Exercise description:
Copy out each line of the listing below where the string "Хотите" appears.

────

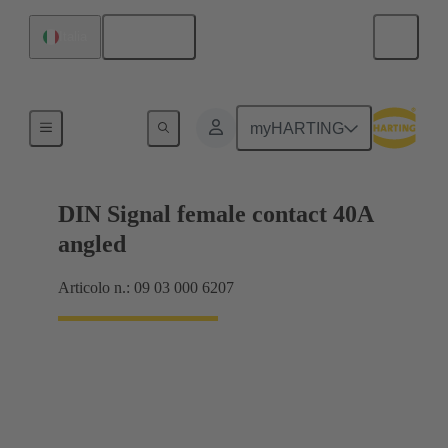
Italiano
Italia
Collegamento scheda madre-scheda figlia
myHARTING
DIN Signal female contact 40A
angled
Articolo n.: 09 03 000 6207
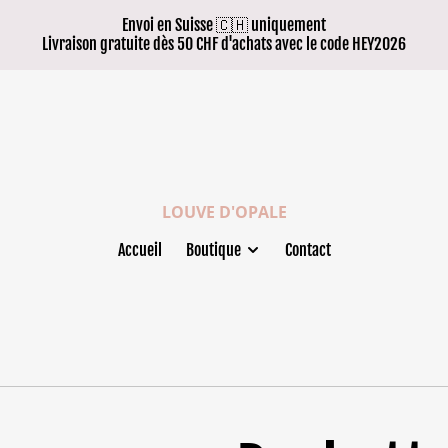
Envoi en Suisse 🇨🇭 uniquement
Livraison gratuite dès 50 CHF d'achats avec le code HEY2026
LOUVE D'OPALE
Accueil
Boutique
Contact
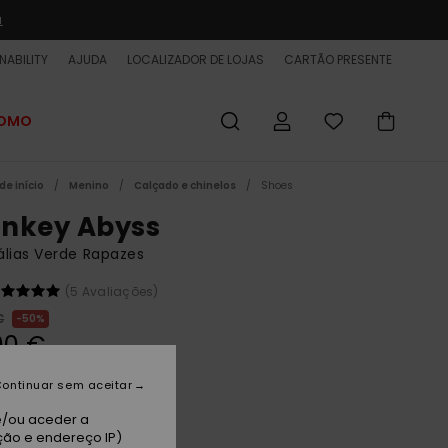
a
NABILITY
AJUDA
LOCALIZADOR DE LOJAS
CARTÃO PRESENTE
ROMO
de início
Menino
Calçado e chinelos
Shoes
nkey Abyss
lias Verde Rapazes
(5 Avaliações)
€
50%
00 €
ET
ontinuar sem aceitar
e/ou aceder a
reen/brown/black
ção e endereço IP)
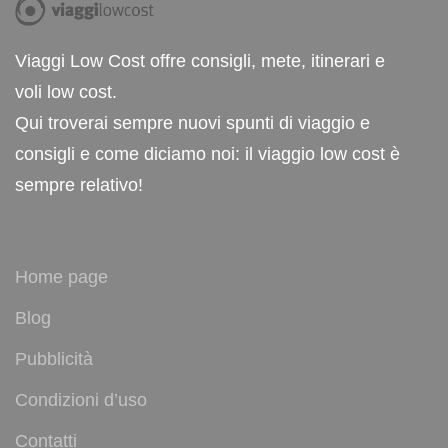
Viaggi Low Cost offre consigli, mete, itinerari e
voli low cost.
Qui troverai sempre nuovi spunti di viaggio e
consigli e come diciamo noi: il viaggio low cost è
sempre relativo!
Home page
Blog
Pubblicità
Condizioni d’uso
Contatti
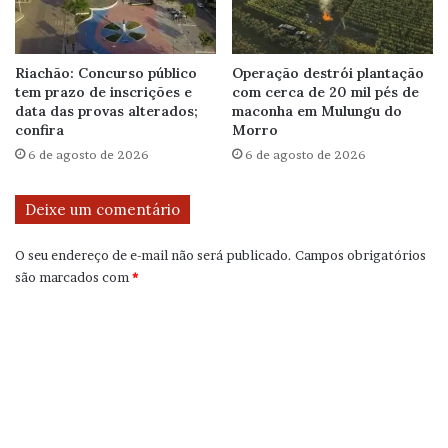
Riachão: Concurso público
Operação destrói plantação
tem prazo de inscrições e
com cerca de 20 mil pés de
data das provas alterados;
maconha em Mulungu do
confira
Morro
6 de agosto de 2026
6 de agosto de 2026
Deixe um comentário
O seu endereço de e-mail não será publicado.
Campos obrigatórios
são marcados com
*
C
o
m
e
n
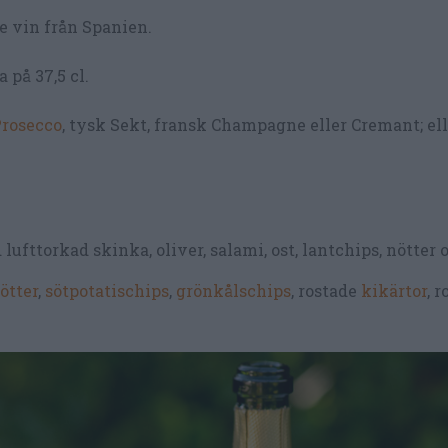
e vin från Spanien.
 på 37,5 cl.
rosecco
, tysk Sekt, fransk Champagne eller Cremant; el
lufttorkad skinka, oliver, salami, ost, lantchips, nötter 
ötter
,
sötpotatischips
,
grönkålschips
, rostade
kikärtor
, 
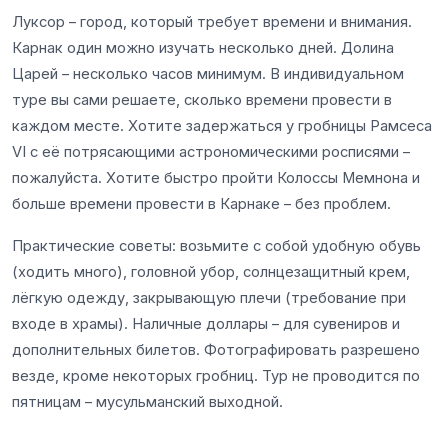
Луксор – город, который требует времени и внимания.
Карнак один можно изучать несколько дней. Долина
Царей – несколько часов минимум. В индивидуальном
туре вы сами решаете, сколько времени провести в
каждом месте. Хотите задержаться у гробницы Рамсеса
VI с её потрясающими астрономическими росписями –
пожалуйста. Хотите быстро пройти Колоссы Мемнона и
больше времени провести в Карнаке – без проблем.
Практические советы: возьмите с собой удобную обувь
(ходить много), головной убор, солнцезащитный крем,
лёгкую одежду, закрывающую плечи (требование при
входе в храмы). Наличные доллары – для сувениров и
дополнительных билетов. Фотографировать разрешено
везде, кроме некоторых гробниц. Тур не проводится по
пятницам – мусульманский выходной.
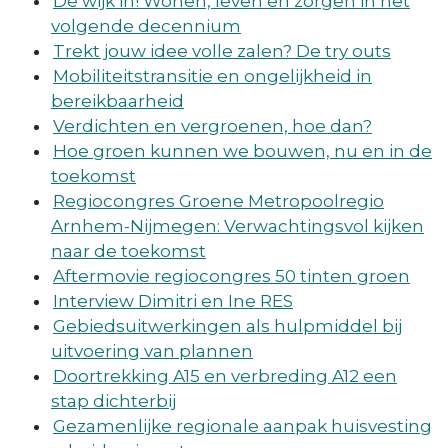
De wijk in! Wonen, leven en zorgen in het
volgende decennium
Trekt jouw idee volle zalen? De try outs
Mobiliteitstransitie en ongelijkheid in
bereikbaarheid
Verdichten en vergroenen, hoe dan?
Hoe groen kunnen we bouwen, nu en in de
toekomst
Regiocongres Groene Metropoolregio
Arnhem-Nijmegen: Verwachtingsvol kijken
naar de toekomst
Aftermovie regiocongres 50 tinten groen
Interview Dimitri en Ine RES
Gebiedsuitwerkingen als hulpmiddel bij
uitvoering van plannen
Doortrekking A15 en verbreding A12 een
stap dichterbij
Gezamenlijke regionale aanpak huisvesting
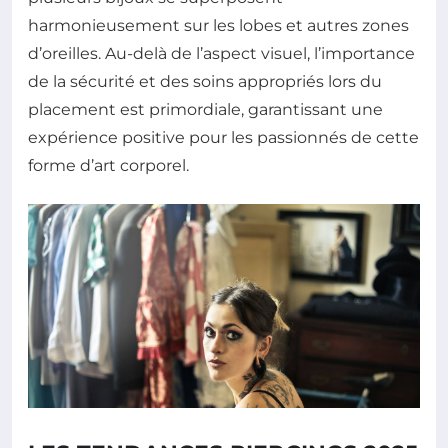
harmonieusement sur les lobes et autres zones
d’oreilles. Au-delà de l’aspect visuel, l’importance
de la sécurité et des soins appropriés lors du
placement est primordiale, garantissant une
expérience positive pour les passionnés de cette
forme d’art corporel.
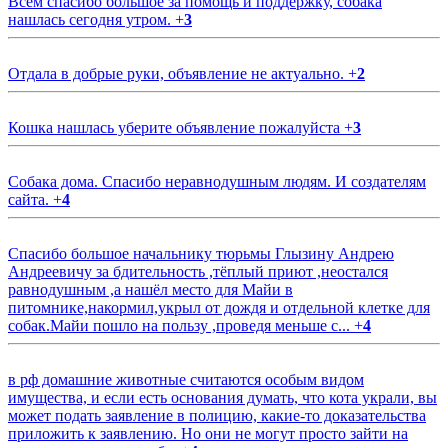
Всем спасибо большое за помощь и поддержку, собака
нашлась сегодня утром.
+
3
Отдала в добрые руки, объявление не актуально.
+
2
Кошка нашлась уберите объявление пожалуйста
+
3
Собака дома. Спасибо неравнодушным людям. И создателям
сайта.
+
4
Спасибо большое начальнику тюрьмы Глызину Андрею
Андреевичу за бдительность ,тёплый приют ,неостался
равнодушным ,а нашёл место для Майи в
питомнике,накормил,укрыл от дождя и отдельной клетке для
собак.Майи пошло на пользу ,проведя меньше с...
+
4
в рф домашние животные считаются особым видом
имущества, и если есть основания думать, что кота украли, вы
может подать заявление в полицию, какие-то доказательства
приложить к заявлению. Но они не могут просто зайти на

────

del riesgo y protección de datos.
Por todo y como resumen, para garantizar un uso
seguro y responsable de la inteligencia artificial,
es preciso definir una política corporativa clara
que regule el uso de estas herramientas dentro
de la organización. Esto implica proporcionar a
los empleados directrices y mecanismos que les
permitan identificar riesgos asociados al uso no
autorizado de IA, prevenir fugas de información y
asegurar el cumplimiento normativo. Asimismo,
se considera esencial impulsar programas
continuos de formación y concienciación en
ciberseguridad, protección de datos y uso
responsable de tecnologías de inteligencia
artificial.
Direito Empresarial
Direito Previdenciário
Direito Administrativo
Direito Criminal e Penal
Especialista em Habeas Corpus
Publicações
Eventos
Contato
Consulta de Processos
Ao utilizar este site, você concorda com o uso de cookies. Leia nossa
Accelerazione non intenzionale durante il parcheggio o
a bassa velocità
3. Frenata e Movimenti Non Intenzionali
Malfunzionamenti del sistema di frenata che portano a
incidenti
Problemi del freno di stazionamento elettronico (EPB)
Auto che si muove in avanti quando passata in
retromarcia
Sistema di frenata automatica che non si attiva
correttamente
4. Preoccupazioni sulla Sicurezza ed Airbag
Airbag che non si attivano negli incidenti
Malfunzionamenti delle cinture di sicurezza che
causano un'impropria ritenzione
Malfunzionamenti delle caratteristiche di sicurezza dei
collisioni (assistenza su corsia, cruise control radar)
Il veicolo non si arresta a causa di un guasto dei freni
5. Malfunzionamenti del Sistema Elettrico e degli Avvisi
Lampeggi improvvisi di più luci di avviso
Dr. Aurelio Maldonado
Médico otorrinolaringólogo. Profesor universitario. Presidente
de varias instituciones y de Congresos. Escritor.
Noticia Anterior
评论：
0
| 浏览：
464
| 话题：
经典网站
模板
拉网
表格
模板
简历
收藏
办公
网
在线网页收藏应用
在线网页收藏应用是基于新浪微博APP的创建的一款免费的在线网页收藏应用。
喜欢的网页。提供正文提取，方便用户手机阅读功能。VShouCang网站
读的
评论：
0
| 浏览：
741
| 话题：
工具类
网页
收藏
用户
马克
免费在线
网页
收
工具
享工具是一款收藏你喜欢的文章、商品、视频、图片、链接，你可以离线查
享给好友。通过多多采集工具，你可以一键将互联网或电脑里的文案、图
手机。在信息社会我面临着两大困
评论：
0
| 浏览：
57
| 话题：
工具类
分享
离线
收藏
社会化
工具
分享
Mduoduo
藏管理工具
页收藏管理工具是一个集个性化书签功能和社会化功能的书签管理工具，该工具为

────

Solution for this problem:
каждом месте. Хотите задержаться у гробницы Рамсеса
пожалуйста. Хотите быстро пройти Колоссы Мемнона и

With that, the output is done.